- Opening Delimiter -

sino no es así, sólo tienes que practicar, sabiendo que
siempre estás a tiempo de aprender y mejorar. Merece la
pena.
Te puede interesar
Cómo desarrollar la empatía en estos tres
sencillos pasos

- Closing Delimiter -

Exercise instructions
Give the whole listing again, character for character.

Answer below
sino no es así, sólo tienes que practicar, sabiendo que
siempre estás a tiempo de aprender y mejorar. Merece la
pena.
Te puede interesar
Cómo desarrollar la empatía en estos tres
sencillos pasos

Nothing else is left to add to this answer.